When these changes take effect, an applicant will have an additional chance to withdraw an initial EX request and file a fresh EX request under another route. This is possible even after the applicant has responded to an unfavourable WO, so long as the S&E / EX / SUP report (as the case may be) has yet to be issued.
The following is a quick glimpse of what these upcoming changes mean for businesses and applicants who are keen to take advantage of them and harness potential benefits in Singapore. We also highlight some issues worth paying attention to.
Pitfalls and Practicalities For Businesses & Patent Applicants
- Even if a pre-filing disclosure is exempted within the Grace Period in Singapore, the corresponding application in a foreign jurisdiction may be disqualified.
a. Not all jurisdictions worldwide have a similarly broad Grace Period. Other jurisdictions (e.g. European Patent Convention members) may have narrower Grace Periods, or no Grace Period at all.
b. Even in jurisdictions that do provide a broad Grace Period (e.g. USA, Australia, Korea), pre-filing disclosures will still need to comply with local requirements in order to be exempted.
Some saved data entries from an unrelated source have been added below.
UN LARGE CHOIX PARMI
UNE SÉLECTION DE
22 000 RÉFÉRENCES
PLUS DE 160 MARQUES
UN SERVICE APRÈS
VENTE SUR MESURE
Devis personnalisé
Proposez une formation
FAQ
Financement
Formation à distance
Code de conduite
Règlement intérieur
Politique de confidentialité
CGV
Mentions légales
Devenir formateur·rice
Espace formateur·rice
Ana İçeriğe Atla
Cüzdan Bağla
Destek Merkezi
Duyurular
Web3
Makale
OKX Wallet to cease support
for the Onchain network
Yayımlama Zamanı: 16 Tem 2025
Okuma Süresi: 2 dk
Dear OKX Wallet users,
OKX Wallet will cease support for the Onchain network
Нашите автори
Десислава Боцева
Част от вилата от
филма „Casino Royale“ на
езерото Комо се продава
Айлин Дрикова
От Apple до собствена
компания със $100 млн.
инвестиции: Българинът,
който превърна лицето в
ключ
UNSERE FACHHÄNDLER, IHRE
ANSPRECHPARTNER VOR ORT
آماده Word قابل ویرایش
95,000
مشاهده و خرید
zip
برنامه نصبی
These requirements require further scrutiny to confirm applicability.
- Successfully relying on the Grace Period does not mean a right to stop third parties in Singapore. Whilst an applicant may have a pre-filing disclosure successfully exempted within the Grace Period, it does not stop third parties in Singapore[iii] from using their invention in good faith during the 12-month Grace Period, and before the priority date of the invention.
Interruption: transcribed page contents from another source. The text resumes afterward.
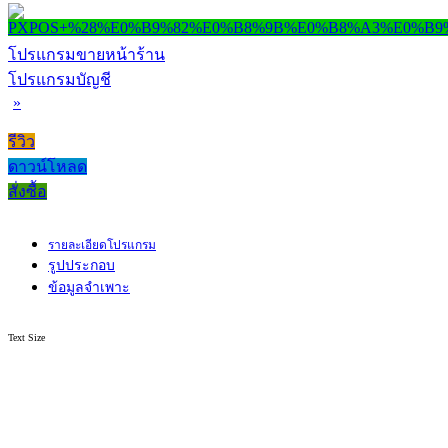
โปรแกรมขายหน้าร้าน
โปรแกรมบัญชี
»
รีวิว
ดาวน์โหลด
สั่งซื้อ
รายละเอียดโปรแกรม
รูปประกอบ
ข้อมูลจำเพาะ
Text Size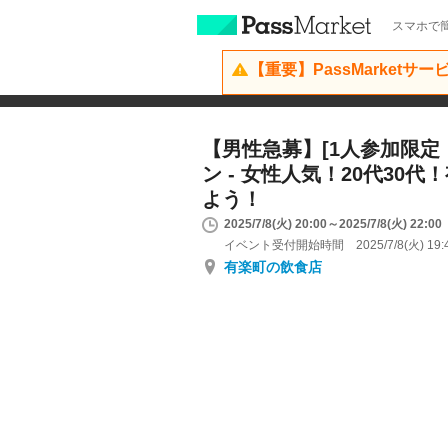
スマホで簡
【重要】PassMarketサ
【男性急募】[1人参加限定
ン - 女性人気！20代30
よう！
2025/7/8(火) 20:00～2025/7/8(火) 22:00
イベント受付開始時間 2025/7/8(火) 19:
有楽町の飲食店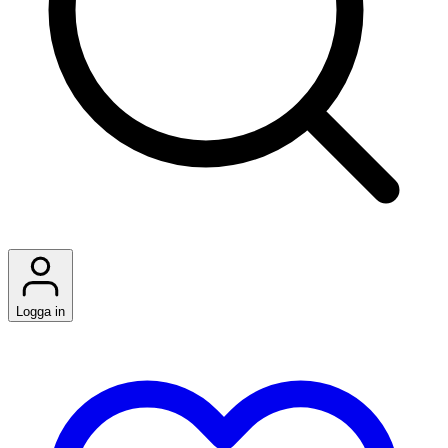
Logga in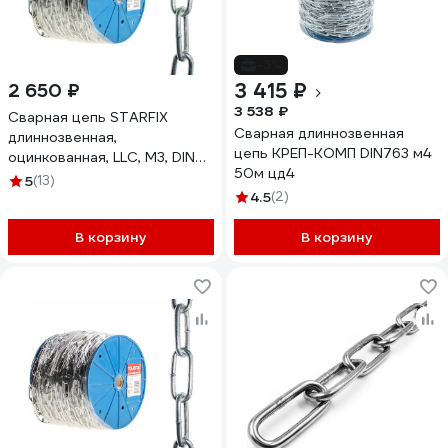
-3%
3 415 ₽
2 650 ₽
3 538 ₽
Сварная цепь STARFIX
Сварная длиннозвенная
длиннозвенная,
цепь КРЕП-КОМП DIN763 м4
оцинкованная, LLC, М3, DIN
50м цд4
763, бухта 60 м SMP-42315-
5
(13)
60
4.5
(2)
В корзину
В корзину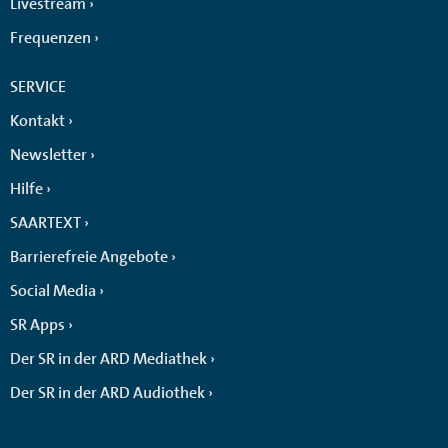
Livestream
Frequenzen
SERVICE
Kontakt
Newsletter
Hilfe
SAARTEXT
Barrierefreie Angebote
Social Media
SR Apps
Der SR in der ARD Mediathek
Der SR in der ARD Audiothek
- Drafting the content for the required SD may prove tricky. It remains to be seen how thorough the description of the disclosure at the time of filing has to be. If the SD requires technical details to be disclosed, would it not jeopardise the patent applications abroad?
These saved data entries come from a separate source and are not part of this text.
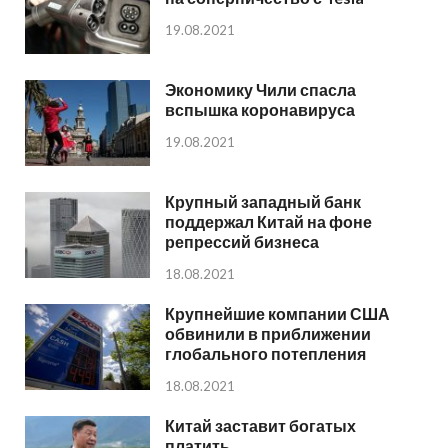
19.08.2021
Экономику Чили спасла
вспышка коронавируса
19.08.2021
Крупный западный банк
поддержал Китай на фоне
репрессий бизнеса
18.08.2021
Крупнейшие компании США
обвинили в приближении
глобального потепления
18.08.2021
Китай заставит богатых
платить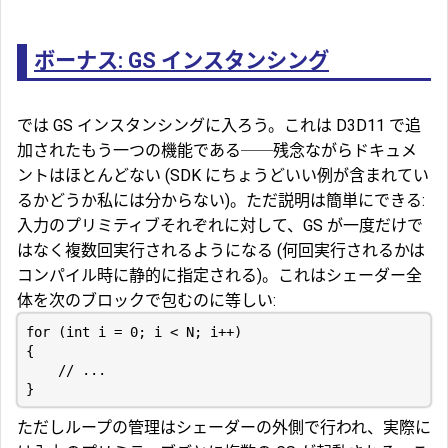
ボーナス: GS インスタンシング
では GS インスタンシングに入ろう。これは D3D11 で追
加されたもう一つの機能である──残念ながらドキュメ
ントはほとんどない (SDK にちょうどいい例が含まれてい
るかどうか私には分からない)。ただ説明は簡単にできる:
入力のプリミティブそれぞれに対して、GS が一度だけで
はなく複数回実行されるようになる (何回実行されるかは
コンパイル時に静的に指定される)。これはシェーダー全
体を次のブロックで包むのに等しい:
ただしループの管理はシェーダーの外側で行われ、実際に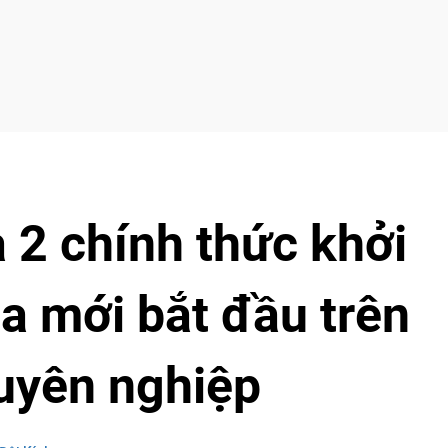
2 chính thức khởi
a mới bắt đầu trên
uyên nghiệp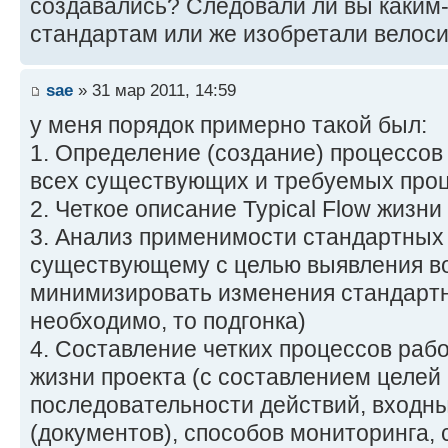
создавались? Следовали ли вы каким
стандартам или же изобретали велос
sae
» 31 мар 2011, 14:59
у меня порядок примерно такой был:
1. Определение (создание) процессов
всех существующих и требуемых про
2. Четкое описание Typical Flow жизни
3. Анализ применимости стандартных
существующему с целью выявления в
минимизировать изменения стандартн
необходимо, то подгонка)
4. Составление четких процессов раб
жизни проекта (с составлением целей
последовательности действий, входн
(документов), способов мониторинга, 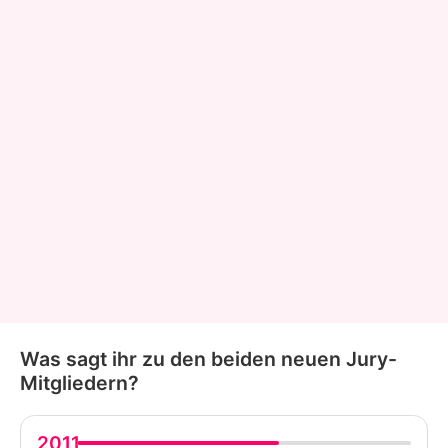
Was sagt ihr zu den beiden neuen Jury-
Mitgliedern?
2011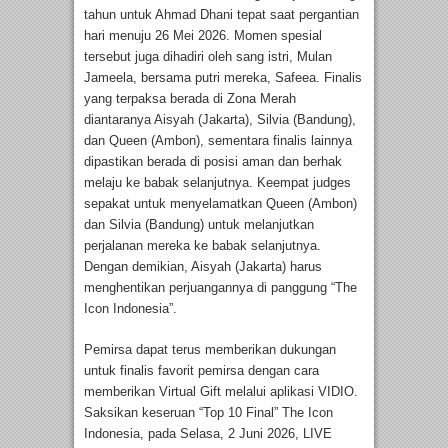
tahun untuk Ahmad Dhani tepat saat pergantian
hari menuju 26 Mei 2026. Momen spesial
tersebut juga dihadiri oleh sang istri, Mulan
Jameela, bersama putri mereka, Safeea. Finalis
yang terpaksa berada di Zona Merah
diantaranya Aisyah (Jakarta), Silvia (Bandung),
dan Queen (Ambon), sementara finalis lainnya
dipastikan berada di posisi aman dan berhak
melaju ke babak selanjutnya. Keempat judges
sepakat untuk menyelamatkan Queen (Ambon)
dan Silvia (Bandung) untuk melanjutkan
perjalanan mereka ke babak selanjutnya.
Dengan demikian, Aisyah (Jakarta) harus
menghentikan perjuangannya di panggung “The
Icon Indonesia”.
Pemirsa dapat terus memberikan dukungan
untuk finalis favorit pemirsa dengan cara
memberikan Virtual Gift melalui aplikasi VIDIO.
Saksikan keseruan “Top 10 Final” The Icon
Indonesia, pada Selasa, 2 Juni 2026, LIVE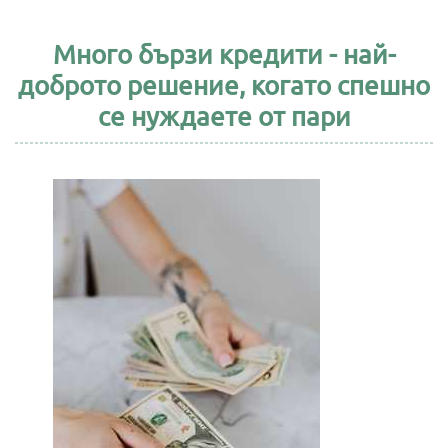
Много бързи кредити - най-
доброто решение, когато спешно
се нуждаете от пари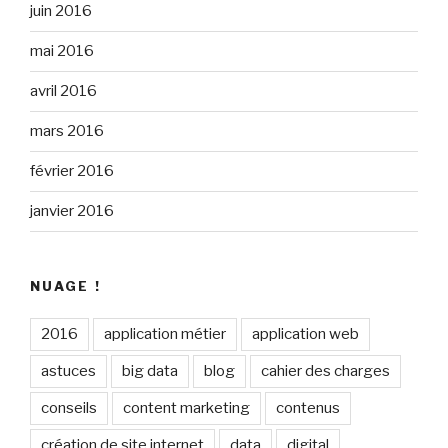
juin 2016
mai 2016
avril 2016
mars 2016
février 2016
janvier 2016
NUAGE !
2016
application métier
application web
astuces
big data
blog
cahier des charges
conseils
content marketing
contenus
création de site internet
data
digital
- The patent application process will be more efficient, more forgiving.
a. Dispensing with the need to obtain a certificate for disclosures at international exhibitions, will likely speed up the application process, giving applicants one less thing to worry about.
b. Inventors and applicants who may have disclosed the invention － either inadvertently or out of a necessity to source for funds － will nevertheless retain the ability to obtain patent rights, but only in Singapore and likely in those countries with Grace Period (e.g. USA, Australia, Korea).
c. Academics and researchers who have disclosed their invention in scientific or technical journal(s) prior to filing a patent will retain the ability to obtain patent rights, but likewise only in Singapore and in those countries with Grace Period, subject to fulfilment of local requirements.
d. Minors below the contracting age whose inventions have the potential to be patented and who have disclosed their inventions to manufacturers to obtain a prototype without signing a Non-Disclosure Agreement will similarly retain the ability to obtain patent rights in Singapore.
- Leverage on the SUP route while it remains available for applications filed before 1 January 2020. In particular, applicants should prepare to file:
- national applications, before 1 January 2020;
- international applications entering national phase, before 1 January 2020; and
- divisional applications having an initiation date, before 1 January 2020.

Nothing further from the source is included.